Fang Lijun's paintings from this period embody the contradictory sentiments of the times. He paints himself as a shaved-headed, brooding youth. A shaved head was typically associated with monks, soldiers, and prisoners, all communities where individual identity is denied. It also became an en vogue style for artist wanting to signal their outsider status. For Fang, it was the liberating gesture of an anti-social hooligan, refusing to fit into any normative social role. His ethos is embodied by his famous statement of indifference: "A fool is someone still trusting after being taken in a hundred times. We'd rather be lost, bored, crisis-ridden misguided punks than be cheated. Don't even consider trying the old methods on us, we'll riddle your dogma with holes, then discard it in a rubbish heap."

Images of swimming were central to his earliest works.

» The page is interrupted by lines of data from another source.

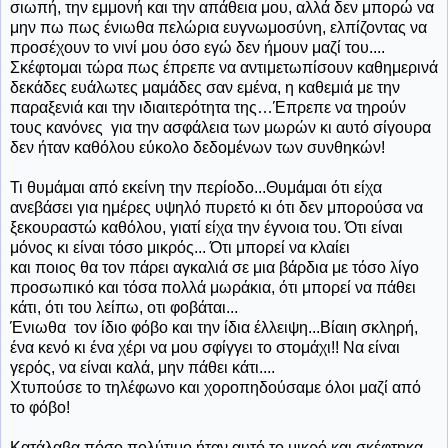
σιωπή, την εμμονή και την απάθεια μου, αλλά δεν μπορώ να
μην πω πως ένιωθα πελώρια ευγνωμοσύνη, ελπίζοντας να
προσέχουν το νινί μου όσο εγώ δεν ήμουν μαζί του....
Σκέφτομαι τώρα πως έπρεπε να αντιμετωπίσουν καθημερινά
δεκάδες ευάλωτες μαμάδες σαν εμένα, η καθεμιά με την
παραξενιά και την ιδιαιτερότητα της…Έπρεπε να τηρούν
τους κανόνες για την ασφάλεια των μωρών κι αυτό σίγουρα
δεν ήταν καθόλου εύκολο δεδομένων των συνθηκών!
Τι θυμάμαι από εκείνη την περίοδο...Θυμάμαι ότι είχα
ανεβάσει για ημέρες υψηλό πυρετό κι ότι δεν μπορούσα να
ξεκουραστώ καθόλου, γιατί είχα την έγνοια του. Ότι είναι
μόνος κι είναι τόσο μικρός... Ότι μπορεί να κλαίει
και ποιος θα τον πάρει αγκαλιά σε μια βάρδια με τόσο λίγο
προσωπικό και τόσα πολλά μωράκια, ότι μπορεί να πάθει
κάτι, ότι του λείπω, οτι φοβάται...
Ένιωθα
τον ίδιο φόβο και την ίδια έλλειψη...Βίαιη σκληρή,
ένα κενό κι ένα χέρι να μου σφίγγει το στομάχι!! Να είναι
γερός, να είναι καλά, μην πάθει κάτι....
Χτυπούσε το τηλέφωνο και χοροπηδούσαμε όλοι μαζί από
το φόβο!
Κατάλαβα πόσο πολύτιμο ήταν αυτό το μικρό και σκέφτηκα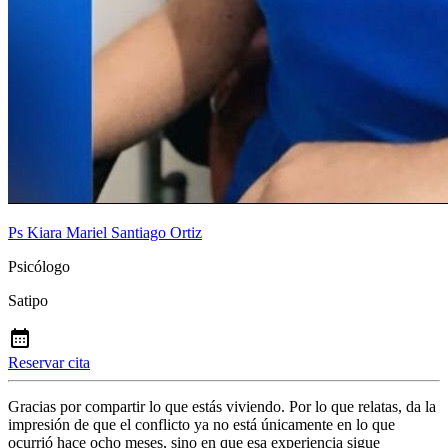
Ps Kiara Mariel Santiago Ortiz
Psicólogo
Satipo
Reservar cita
Gracias por compartir lo que estás viviendo. Por lo que relatas, da la
impresión de que el conflicto ya no está únicamente en lo que
ocurrió hace ocho meses, sino en que esa experiencia sigue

These sensual and luxurious images of lone swimmers capture the feeling of generation quite literally adrift at sea. Images of escapism and solitude; there is no horizon line and no sign of land. 1994 No. 6 (Lot 517) is one of the most exquisite examples from the series, the waves of the Mediterranean blue softly delineated and expanding in rings around the figure. The title references little more than the year and an enumeration, as anonymous as a statistic, while the figure's head and shoulders barely emerge over the surface of the tide. As with the most poignant of these works, it is never entirely clear if the figure is relaxing or passively drowning.

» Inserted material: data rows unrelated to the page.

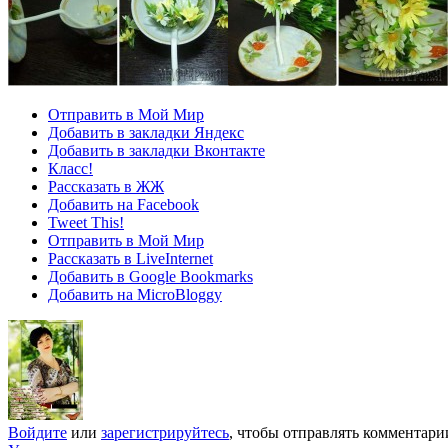
Отправить в Мой Мир
Добавить в закладки Яндекс
Добавить в закладки Вконтакте
Класс!
Рассказать в ЖЖ
Добавить на Facebook
Tweet This!
Отправить в Мой Мир
Рассказать в LiveInternet
Добавить в Google Bookmarks
Добавить на MicroBloggy
Войдите
или
зарегистрируйтесь
, чтобы отправлять комментари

This fantastic re-imagining of reality can be found in numerous artists works from this period, as with Guo Jin's crystallized and nostalgic visions of childhood (Lot 1067), Ma Liuming's self-portraits as a disturbingly self-aware, gender ambiguous newborn child (Lot 1077). Images of the self or images of childhood were common among many emerging Chinese artists, offering them a venue where any social critique could be launched indirectly. Yue Minjun was one such artist whose self-parodying self-portraits, begun in the early 1990s, allowed the artist to paint himself as a kind of everyman. In increasingly absurdist scenarios and contorted gestures, his self-portrait, smiling an impossible grin and eyes closed to the world, embodied a kind of collective disposition, driven mad by the world around him. In Red No. 1 (Lot 1064), his skull is cracked open, and Yue's figure laughs and raises his hands in delight, as his thoughts literally escape his mind like tiny red balloons.

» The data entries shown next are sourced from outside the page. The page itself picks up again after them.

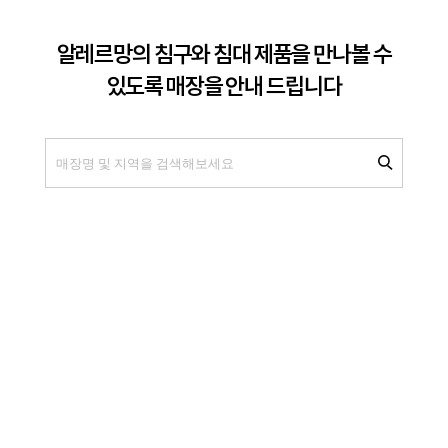
알레르망의 침구와 침대 제품을 만나볼 수
있도록 매장을 안내 드립니다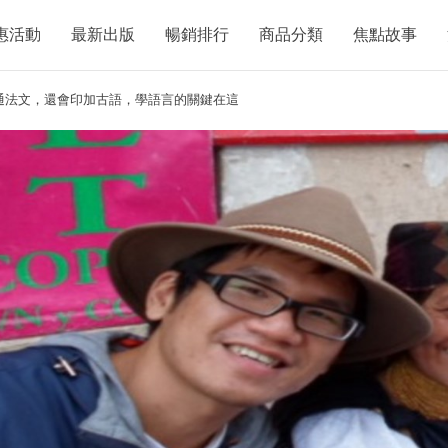
惠活動
最新出版
暢銷排行
商品分類
焦點故事
通法文，還會印加古語，學語言的關鍵在這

The Chinese avant-garde discovered in this collection is not, however, merely driven by a critical escapism. History in many forms haunts Chinese contemporary art as well. Painters like Chen Guangwu (Lot 1076), Qiu Shihua (Lot 1069), and Zhou Tiehai (Lot 1075) all sought to find new directions in the traditional genres of calligraphy and landscape painting by pressing these into new media and techniques. The icons of communist history find their way into many works as well, and the unassailable image of Chairman Mao is assailed and rendered an artifact in the works of Pu Jie (Lot 1077) and Xue Song (Lot 1065). Wang Guangyi was one artist who felt especially embittered by the rapid transition towards a consumerist society and the evacuation of politics and idealism from everyday life. His historic "Great Criticism Series" captured this ironic turn of events. In it, Wang juxtaposes the imagery of communist propaganda heroes with the logos of international brand names, newly arrived on China's shores. In Great Criticism - Buick (Lot 1066) from 1999, a chiseled worker brandishing a book alongside a female worker wielding a giant pen attack an unknown assailant. An emphatic "NO" explodes across the top of composition, a possible reference to the controversial polemic published in the mid-1990s, "China Can Say No", which argued that China had embraced Western values too liberally. Here, Wang's contemptuous juxtaposition of these contradictory ideologies and aesthetics reveals their surprising compatibility, a bitterly ironic union befitting Wang's post-socialist world.